Толстой, ты доказал с терпеньем и талантом,
Что женщине не следует «гулять»
Ни с камер-юнкером, ни с флигель-адъютантом,
Когда она жена и мать[38].

Тургенев, с нетерпением ожидавший появления «Анны Карениной», был глубоко разочарован. «Что будет дальше, — писал он о первых главах, — не знаю, пока это и манерно и мелко, и даже (страшно сказать!) скучно». Мнение Тургенева не изменилось после чтения второй и третьей частей: «Роман Л. Н. Толстого обманул ожидания, если не публики, так мои…» «Как ни велик талант Л. Толстого, а не выбраться ему из московского болота, куда он влез. Православие, дворянство, славянофильство, сплетни, Арбат, Катков, Антонина Блудова, невежество, самозванство, барские привычки, офицерство, вражда ко всему чужому, кислые щи и отсутствие мыла — хаос, одним словом! И в этом хаосе должен погибать такой одаренный человек».

Хотя при дальнейшем чтении некоторые страницы признавались «бессмертными», «первоклассными» и резкость оценки смягчилась, Тургенев в целом все же остался недоволен романом[39].

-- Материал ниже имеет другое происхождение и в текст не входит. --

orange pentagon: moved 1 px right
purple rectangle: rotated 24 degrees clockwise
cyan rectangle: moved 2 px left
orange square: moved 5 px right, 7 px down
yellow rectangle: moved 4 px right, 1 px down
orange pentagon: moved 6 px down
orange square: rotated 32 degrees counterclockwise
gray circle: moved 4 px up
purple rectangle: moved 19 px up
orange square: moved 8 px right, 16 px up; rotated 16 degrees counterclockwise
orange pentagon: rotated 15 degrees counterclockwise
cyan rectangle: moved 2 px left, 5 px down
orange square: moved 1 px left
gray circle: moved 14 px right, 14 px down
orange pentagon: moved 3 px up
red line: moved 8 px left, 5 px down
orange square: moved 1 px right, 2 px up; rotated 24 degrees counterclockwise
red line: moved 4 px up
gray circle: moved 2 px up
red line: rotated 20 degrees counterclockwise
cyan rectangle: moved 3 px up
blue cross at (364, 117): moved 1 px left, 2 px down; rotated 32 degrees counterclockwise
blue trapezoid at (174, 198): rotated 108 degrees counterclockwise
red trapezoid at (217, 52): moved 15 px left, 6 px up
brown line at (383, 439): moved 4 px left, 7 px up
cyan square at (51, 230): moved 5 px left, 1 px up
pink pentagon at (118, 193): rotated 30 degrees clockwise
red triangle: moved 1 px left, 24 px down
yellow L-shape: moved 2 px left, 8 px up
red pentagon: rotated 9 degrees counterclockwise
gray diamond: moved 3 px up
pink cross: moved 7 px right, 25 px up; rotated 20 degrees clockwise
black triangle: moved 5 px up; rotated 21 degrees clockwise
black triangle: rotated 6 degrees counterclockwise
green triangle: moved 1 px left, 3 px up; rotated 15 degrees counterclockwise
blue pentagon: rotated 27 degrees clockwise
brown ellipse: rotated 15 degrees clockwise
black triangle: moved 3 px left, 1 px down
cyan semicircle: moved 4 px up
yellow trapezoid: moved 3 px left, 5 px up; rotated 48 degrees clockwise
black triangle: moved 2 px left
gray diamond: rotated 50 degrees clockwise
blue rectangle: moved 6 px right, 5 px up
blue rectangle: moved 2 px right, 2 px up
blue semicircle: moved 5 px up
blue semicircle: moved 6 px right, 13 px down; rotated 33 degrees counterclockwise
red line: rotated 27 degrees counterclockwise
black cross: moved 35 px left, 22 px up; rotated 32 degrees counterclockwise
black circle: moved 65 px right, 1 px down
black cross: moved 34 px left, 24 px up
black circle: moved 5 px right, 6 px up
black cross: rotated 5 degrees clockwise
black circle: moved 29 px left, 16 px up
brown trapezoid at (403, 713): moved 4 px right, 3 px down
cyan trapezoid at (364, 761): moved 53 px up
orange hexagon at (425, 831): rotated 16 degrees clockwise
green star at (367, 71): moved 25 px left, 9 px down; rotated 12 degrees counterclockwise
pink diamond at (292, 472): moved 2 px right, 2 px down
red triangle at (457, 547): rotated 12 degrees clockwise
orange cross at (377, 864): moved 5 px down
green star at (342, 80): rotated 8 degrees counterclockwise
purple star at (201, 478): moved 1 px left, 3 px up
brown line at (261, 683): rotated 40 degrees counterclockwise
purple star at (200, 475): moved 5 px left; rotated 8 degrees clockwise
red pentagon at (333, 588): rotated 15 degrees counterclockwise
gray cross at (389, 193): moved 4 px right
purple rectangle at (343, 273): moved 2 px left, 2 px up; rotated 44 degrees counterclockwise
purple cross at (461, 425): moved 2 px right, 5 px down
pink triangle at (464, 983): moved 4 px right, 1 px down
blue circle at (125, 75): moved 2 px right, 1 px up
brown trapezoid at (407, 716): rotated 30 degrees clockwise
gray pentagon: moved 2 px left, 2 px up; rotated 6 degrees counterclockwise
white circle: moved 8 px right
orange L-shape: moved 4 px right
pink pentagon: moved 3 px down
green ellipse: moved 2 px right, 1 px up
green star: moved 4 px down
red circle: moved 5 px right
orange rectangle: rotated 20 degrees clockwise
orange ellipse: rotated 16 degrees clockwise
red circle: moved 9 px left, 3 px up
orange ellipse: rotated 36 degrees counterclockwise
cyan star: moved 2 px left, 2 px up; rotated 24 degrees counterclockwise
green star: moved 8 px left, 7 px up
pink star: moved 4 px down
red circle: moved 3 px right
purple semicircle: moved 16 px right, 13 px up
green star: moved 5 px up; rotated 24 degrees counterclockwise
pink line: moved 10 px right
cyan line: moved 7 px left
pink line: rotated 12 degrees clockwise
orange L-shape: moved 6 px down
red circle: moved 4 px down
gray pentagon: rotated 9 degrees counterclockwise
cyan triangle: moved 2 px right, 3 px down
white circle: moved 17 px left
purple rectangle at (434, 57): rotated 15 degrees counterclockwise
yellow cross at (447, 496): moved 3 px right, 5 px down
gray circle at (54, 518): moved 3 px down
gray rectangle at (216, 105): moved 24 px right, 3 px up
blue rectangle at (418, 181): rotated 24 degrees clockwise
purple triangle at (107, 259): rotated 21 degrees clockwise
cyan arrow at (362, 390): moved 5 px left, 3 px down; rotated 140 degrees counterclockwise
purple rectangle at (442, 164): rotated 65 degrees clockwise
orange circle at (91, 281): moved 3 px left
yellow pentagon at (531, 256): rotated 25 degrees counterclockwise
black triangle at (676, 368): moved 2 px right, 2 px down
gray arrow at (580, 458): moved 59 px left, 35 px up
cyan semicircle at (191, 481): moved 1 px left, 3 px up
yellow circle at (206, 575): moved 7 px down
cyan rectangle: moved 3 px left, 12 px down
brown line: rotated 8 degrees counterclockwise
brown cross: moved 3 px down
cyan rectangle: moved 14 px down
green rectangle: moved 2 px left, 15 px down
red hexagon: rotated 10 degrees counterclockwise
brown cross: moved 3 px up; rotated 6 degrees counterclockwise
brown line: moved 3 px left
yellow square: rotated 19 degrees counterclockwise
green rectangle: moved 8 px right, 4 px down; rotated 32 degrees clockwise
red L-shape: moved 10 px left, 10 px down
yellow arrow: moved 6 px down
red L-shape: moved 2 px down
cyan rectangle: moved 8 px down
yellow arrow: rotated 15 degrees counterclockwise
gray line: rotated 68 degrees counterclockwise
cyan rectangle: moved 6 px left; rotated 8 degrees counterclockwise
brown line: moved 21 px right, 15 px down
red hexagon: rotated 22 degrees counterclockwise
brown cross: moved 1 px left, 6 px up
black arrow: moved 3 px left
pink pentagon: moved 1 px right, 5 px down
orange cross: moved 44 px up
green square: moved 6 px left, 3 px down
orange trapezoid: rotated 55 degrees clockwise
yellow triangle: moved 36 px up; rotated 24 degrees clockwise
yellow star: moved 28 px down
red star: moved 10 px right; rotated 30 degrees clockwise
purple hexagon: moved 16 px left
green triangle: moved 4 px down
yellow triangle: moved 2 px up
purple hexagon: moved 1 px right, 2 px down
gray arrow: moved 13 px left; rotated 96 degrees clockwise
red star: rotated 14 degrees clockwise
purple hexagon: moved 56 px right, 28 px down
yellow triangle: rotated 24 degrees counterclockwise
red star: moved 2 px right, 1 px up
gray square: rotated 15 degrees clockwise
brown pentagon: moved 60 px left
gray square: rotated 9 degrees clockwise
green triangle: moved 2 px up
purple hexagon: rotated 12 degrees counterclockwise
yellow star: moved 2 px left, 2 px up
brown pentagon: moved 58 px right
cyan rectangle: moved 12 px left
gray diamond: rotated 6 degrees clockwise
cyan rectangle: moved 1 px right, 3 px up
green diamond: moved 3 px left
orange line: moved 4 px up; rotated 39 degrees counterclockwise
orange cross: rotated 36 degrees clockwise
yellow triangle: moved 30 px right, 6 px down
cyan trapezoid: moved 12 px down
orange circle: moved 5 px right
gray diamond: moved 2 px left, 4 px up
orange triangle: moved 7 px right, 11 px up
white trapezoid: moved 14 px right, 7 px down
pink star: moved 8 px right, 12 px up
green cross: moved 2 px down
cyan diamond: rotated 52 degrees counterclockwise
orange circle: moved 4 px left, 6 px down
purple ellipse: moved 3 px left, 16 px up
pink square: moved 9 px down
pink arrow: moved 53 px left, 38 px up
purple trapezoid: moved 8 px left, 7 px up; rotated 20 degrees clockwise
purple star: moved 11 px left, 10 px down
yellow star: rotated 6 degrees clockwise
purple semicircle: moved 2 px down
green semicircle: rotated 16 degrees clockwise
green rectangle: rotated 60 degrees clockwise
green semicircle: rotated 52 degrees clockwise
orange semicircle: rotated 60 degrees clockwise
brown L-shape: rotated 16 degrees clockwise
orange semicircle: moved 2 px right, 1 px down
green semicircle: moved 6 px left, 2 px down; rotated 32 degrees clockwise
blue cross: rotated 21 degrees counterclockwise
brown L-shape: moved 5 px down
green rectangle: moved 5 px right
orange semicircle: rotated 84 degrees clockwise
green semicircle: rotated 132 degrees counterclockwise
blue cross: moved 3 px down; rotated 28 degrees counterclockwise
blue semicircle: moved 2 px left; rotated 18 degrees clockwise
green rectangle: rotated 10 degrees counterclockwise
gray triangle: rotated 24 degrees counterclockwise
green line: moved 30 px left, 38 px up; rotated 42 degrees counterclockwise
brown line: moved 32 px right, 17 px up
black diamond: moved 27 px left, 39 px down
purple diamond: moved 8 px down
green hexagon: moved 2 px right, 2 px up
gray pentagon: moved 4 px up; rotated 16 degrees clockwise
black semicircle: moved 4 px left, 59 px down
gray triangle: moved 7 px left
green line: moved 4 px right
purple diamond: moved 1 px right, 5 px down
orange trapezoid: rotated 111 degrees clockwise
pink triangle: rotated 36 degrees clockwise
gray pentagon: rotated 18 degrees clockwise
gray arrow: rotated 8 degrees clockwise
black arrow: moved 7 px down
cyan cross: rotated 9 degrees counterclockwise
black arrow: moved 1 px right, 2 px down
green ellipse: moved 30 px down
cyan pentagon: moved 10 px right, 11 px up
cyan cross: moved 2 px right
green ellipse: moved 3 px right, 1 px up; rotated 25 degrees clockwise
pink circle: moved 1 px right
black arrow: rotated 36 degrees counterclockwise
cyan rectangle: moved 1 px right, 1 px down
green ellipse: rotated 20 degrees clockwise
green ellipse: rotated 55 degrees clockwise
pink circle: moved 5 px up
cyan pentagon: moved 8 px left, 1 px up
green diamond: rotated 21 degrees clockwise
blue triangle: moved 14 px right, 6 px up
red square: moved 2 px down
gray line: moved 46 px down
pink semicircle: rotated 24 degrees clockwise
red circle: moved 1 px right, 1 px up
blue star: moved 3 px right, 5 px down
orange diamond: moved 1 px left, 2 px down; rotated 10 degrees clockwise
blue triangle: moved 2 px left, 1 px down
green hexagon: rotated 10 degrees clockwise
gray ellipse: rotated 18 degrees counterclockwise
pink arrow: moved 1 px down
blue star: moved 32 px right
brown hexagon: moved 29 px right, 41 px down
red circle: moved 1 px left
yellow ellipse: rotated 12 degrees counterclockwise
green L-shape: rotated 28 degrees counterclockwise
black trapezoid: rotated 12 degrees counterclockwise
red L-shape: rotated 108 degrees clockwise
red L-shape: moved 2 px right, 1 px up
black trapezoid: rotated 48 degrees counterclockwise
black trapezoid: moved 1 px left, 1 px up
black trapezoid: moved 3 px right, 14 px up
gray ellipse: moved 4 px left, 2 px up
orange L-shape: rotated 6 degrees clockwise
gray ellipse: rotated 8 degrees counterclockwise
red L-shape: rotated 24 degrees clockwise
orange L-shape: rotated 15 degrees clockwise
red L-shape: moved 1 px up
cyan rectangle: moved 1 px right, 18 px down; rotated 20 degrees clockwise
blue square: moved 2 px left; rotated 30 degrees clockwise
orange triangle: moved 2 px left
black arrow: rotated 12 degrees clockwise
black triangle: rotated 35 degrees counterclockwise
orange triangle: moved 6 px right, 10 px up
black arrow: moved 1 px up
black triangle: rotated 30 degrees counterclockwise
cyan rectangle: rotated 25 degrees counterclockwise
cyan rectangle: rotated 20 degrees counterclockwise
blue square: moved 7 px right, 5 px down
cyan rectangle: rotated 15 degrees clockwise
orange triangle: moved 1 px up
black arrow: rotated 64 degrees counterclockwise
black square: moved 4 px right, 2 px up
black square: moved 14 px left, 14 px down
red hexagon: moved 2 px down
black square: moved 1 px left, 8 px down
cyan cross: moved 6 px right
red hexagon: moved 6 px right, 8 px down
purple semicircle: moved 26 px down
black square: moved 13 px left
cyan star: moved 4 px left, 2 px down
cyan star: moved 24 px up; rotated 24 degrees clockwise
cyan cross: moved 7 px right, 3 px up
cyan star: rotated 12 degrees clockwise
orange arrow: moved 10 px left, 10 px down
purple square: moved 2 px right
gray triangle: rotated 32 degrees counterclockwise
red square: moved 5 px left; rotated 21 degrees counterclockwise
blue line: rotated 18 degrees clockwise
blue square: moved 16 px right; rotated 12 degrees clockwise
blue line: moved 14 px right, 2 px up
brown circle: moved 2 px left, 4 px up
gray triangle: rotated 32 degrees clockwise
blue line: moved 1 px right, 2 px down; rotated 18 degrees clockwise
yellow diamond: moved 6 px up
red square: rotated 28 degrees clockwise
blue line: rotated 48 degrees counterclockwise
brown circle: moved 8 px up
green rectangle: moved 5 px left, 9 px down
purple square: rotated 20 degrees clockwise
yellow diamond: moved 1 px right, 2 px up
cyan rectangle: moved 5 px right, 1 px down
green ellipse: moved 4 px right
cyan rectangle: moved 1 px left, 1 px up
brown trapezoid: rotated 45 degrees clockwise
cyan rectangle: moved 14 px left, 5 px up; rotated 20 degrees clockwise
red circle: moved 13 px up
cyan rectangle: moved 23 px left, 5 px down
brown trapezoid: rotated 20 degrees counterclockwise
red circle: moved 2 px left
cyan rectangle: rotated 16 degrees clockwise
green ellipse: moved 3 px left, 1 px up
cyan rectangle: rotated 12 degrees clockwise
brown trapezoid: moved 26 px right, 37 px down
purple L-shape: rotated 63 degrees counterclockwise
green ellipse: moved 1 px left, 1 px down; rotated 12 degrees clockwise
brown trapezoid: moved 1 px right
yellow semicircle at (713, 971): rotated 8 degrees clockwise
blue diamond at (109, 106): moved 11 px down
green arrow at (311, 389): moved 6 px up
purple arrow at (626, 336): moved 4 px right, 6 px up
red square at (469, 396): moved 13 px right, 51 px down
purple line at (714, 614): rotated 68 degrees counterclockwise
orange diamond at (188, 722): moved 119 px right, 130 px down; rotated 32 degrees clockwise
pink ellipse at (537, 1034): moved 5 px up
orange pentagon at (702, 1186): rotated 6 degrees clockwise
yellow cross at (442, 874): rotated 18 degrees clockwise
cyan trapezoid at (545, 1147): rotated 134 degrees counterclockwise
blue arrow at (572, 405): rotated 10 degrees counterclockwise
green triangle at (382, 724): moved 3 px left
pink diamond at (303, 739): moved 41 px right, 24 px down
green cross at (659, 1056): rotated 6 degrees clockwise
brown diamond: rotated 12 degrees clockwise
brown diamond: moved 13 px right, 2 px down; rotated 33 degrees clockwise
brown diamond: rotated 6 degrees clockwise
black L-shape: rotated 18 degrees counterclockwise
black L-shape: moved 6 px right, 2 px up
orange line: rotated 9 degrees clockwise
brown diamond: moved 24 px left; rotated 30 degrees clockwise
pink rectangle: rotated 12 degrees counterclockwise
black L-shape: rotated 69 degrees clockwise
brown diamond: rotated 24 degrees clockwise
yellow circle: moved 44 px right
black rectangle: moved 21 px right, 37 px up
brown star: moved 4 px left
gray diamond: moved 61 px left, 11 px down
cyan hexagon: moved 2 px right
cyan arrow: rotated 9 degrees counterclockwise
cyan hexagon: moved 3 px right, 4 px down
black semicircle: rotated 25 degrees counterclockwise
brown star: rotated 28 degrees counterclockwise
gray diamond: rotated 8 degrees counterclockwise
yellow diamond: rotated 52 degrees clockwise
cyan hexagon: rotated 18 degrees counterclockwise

М. Е. Салтыков-Щедрин назвал «Анну Каренину» «коровьим романом» и собирался написать на него пародию под названием «Мои любовные радости и любовные страдания. (Из записок солощего быка)»[40]. Н. С. Лесков, высоко оценивший «Анну Каренину», писал, что роман «дурно ругают»[41].

Не стану ссылаться на другие примеры. Самое важное в этой истории — то, что ни эти отзывы, кажущиеся в наше время курьезными, ни другие, прямо противоположные[42], едва ли заставили Толстого изменить что-либо в его романе. У него были свои поводы для того, чтобы написать «Анну Каренину» именно так, как он ее написал, и никто из его критиков, будь он даже семи пядей во лбу, не мог догадаться о мучительной борьбе с собой, пронизывающей создание гениального романа.


Из прощальной лекции


«Дорогие друзья, особенность нашего семинара заключалась в том, что он представлял собой как бы непрерывающийся разговор о современной литературе, острый, подчас доходивший до спора, беспорядочный, с повторениями, с чувством удовлетворения от самого сознания словесного боя. Но самому длинному разговору приходит конец, и он пришел, когда вы кончили курсы и принялись за дело, которое было тесно связано с вашими занятиями, — за критические статьи, рассказы и романы. Может быть, именно поэтому не будет нескромностью с моей стороны посвятить эту прощальную лекцию собственной работе. За последние два-три года я написал несколько рассказов и роман «Скандалист, или Вечера на Васильевском острове». Должен сознаться, что, несмотря на все усилия сделать свои книги не похожими друг на друга, — так я понимал свое движение вперед, — они похожи, и сходство заключается в том отсутствии жизненного опыта, которое я напрасно старался возместить стилистической «игрой» и острыми поворотами сюжета. Это были фантастические рассказы, в которых действовали алхимики, фокусники, средневековые монахи — и автор, время от времени собиравший своих героев, чтобы посоветоваться с ними о дальнейшем развитии событий. Первым, еще очень робким, выходом из этого круга узколитературных представлений была повесть «Конец хазы», в которой я попытался изобразить бандитов и налетчиков нэповских лет, «блатной мир» Ленинграда. Собирая материал для «Конца хазы», я читал уголовную хронику, ходил на заседания суда и, случалось, проводил вечера в притонах, которых в ту пору было еще немало. Я готовился к работе именно так, как это делали мои старшие товарищи, неоднократно и справедливо упрекавшие меня в незнании жизни, в стремлении укрыться от нее за стенами студенческой комнаты, заваленной книгами по истории литературы. И тем не менее почти все, что мне удалось узнать о налетчиках и бандитах, осталось в моей записной книжке, а повесть была написана с помощью «готовых схем» и юношеского воображения. Лишь одна ее сторона чуть-чуть приоткрыла своеобразие «блатного мира» — самый язык налетчиков, воровское «арго», которое заинтересовало меня как лингвиста.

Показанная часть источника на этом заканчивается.